++++ Records provided
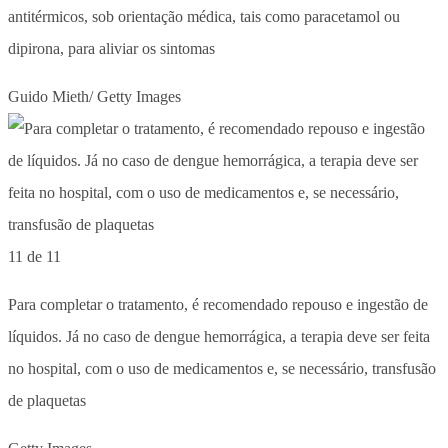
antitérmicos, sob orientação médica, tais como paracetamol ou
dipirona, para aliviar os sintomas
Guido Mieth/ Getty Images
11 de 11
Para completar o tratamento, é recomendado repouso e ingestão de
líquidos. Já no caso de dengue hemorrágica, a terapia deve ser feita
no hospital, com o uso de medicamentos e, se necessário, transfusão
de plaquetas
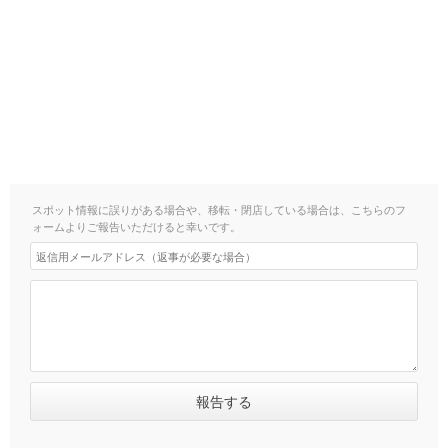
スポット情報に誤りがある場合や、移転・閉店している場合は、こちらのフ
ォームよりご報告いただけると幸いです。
++++++++
++++ Records provided
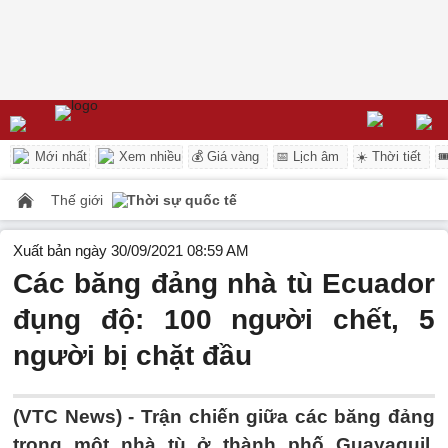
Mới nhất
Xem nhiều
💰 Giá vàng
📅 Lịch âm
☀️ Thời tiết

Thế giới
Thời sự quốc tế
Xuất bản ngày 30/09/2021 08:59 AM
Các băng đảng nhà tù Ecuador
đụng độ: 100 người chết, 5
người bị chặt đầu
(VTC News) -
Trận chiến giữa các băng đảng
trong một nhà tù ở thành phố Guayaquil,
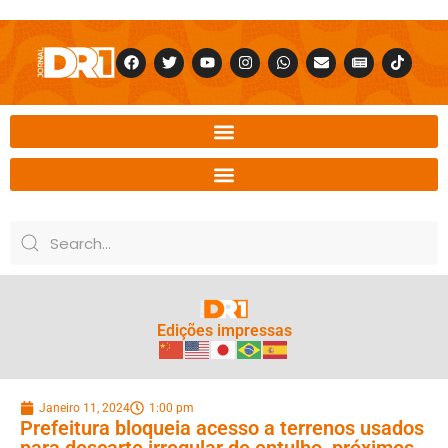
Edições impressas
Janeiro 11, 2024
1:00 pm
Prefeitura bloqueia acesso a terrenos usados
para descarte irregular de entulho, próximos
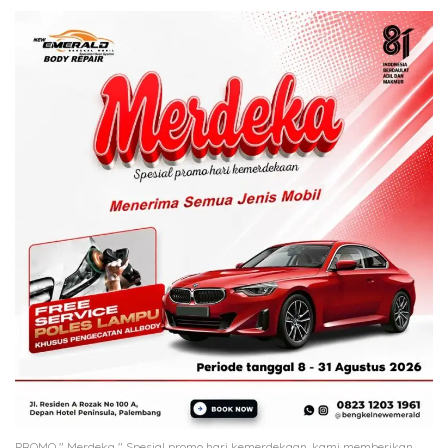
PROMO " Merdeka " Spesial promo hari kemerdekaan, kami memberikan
++++++++
* What you have to do *
Only a number is expected: the count of lines in the entries that include the string "băng".

* Solved problem *
2